───── Information shown

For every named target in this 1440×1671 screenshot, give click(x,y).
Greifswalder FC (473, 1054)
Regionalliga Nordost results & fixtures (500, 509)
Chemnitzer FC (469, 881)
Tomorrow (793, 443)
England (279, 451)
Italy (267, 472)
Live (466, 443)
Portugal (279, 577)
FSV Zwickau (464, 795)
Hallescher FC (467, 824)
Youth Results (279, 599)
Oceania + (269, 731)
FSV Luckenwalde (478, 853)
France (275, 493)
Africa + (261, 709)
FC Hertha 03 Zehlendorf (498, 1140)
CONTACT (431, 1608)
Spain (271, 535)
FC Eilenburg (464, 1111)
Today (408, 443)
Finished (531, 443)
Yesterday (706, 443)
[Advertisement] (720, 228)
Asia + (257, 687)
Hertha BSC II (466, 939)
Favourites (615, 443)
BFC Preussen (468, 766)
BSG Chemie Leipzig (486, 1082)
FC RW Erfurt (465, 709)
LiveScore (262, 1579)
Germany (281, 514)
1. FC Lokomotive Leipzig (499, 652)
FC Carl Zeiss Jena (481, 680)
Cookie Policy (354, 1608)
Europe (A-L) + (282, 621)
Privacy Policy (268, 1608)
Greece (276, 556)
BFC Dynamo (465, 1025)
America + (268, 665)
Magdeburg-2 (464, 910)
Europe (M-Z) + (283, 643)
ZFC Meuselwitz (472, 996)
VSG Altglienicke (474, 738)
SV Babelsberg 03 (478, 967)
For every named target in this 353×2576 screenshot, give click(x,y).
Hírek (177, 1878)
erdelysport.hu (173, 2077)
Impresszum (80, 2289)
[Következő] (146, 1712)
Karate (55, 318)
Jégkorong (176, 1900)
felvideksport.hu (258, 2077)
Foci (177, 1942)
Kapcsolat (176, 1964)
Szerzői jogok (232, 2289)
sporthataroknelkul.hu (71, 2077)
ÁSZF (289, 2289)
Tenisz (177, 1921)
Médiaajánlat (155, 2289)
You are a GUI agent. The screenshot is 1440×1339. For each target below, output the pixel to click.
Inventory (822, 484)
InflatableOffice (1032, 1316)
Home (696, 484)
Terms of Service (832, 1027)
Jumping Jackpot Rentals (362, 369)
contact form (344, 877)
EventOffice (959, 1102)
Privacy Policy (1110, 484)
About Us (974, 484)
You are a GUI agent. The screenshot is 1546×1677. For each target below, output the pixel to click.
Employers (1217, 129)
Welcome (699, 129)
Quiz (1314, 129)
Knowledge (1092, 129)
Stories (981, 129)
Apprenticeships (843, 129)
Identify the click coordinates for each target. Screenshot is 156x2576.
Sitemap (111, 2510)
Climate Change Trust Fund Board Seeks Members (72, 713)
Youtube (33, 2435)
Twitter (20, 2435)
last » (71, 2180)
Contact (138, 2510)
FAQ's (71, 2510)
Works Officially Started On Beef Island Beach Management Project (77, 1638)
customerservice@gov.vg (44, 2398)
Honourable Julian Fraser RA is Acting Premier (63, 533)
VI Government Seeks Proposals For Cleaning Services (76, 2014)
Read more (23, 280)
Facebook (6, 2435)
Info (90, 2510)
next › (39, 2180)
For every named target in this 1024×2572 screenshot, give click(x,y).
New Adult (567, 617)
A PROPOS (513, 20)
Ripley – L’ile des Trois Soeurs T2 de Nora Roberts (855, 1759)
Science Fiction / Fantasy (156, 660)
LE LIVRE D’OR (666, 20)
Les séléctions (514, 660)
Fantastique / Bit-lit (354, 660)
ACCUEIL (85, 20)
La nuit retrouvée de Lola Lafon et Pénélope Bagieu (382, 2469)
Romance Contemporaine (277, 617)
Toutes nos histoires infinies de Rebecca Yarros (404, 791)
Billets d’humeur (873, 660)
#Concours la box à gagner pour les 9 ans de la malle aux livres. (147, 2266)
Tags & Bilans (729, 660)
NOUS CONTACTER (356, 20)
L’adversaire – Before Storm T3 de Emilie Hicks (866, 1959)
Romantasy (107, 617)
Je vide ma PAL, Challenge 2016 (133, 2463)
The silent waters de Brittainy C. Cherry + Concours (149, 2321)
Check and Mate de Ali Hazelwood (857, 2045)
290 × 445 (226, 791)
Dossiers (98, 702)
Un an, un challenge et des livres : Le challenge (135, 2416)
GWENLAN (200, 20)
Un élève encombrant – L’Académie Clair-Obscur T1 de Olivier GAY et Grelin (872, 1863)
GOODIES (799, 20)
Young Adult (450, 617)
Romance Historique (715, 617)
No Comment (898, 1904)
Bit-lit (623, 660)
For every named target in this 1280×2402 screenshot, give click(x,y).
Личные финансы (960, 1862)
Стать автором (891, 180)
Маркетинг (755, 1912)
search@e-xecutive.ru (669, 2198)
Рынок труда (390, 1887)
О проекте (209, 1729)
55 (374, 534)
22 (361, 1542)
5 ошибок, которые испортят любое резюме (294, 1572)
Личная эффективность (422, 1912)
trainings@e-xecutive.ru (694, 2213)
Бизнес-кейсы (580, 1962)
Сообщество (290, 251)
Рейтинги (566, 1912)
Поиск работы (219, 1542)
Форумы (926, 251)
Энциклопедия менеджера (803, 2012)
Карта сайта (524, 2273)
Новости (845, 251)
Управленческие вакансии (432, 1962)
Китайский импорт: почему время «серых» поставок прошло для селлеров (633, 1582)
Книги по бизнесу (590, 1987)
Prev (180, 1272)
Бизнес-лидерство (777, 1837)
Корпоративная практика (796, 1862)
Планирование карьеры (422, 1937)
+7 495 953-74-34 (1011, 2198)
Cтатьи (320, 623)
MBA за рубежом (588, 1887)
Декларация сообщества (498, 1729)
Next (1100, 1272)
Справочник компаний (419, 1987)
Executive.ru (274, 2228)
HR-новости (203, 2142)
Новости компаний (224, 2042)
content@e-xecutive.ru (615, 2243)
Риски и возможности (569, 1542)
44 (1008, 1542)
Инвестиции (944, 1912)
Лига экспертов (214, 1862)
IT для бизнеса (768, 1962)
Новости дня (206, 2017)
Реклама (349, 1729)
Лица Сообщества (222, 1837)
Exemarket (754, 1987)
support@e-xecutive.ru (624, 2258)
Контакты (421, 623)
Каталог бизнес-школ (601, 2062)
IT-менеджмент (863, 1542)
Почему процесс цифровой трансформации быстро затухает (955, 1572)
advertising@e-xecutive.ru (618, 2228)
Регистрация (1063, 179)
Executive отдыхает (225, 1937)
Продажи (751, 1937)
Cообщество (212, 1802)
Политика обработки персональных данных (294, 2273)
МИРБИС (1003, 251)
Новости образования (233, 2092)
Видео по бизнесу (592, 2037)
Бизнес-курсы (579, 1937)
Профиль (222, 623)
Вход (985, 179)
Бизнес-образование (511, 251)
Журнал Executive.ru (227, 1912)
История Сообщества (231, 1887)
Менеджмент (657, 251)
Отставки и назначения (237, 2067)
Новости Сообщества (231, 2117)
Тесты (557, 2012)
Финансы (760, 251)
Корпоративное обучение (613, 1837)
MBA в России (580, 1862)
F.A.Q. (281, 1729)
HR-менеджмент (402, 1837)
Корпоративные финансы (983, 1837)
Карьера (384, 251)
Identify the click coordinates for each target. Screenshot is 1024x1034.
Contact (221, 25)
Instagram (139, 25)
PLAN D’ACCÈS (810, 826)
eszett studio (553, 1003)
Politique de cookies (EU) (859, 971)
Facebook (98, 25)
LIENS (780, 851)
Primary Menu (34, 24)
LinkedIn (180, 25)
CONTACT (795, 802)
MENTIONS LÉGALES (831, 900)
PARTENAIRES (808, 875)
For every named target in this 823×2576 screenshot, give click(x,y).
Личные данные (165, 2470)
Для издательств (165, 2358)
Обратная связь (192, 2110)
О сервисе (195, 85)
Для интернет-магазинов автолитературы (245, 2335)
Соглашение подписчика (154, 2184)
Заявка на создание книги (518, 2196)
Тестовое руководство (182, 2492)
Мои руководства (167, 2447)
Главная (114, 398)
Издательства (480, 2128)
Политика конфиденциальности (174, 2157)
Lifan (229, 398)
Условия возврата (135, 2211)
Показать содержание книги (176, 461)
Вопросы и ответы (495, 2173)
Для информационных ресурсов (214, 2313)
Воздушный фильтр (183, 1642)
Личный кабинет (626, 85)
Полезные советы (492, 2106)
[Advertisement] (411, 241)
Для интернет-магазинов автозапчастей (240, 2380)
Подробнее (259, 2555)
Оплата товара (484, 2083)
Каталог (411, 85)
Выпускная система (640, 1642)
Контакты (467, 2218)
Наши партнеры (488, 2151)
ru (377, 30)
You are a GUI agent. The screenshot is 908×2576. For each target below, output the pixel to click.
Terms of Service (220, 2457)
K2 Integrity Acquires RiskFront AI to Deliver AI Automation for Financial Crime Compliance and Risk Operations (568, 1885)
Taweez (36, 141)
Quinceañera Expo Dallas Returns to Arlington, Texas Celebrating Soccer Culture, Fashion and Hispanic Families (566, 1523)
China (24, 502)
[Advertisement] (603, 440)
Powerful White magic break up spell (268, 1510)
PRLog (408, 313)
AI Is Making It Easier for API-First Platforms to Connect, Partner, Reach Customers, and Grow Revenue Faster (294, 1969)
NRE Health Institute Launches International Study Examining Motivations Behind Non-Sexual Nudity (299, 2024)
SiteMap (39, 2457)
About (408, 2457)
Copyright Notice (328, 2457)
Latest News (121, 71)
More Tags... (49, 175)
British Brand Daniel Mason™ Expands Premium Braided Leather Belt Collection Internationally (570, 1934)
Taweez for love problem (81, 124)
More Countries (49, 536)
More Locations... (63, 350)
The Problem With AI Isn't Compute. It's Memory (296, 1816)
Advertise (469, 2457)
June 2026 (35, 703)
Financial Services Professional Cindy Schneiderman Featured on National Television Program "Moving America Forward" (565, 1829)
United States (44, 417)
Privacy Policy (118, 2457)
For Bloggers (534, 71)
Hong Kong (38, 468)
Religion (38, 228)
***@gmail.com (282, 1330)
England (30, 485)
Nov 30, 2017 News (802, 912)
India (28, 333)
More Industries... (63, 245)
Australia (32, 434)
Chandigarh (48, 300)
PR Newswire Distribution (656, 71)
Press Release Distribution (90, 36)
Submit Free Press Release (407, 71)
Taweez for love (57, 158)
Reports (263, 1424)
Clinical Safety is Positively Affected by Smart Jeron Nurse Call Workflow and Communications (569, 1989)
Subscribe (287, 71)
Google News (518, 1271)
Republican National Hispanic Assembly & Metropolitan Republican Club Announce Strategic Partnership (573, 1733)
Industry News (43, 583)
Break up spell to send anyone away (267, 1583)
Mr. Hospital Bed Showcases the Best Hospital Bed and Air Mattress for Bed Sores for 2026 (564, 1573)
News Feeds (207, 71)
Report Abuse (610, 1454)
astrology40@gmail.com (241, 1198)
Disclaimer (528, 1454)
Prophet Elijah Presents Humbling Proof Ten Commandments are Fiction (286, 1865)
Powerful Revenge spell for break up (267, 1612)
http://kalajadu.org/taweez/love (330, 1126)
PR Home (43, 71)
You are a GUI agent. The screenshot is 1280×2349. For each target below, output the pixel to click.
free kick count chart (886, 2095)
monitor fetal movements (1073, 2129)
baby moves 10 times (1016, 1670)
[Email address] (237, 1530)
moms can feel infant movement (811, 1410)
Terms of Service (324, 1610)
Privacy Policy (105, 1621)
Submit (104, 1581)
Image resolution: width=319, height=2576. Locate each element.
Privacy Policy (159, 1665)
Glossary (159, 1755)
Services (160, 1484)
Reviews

──────────

→ **Exercise goal**: Only those lines of the entries above that run from the line containing "Powerful Revenge spell" to the line containing "monitor fetal movements (1073, 2129)", both included, should be transcribed exactly.

→ **Answer to the problem**:
Powerful Revenge spell for break up (267, 1612)
http://kalajadu.org/taweez/love (330, 1126)
PR Home (43, 71)
You are a GUI agent. The screenshot is 1280×2349. For each target below, output the pixel to click.
free kick count chart (886, 2095)
monitor fetal movements (1073, 2129)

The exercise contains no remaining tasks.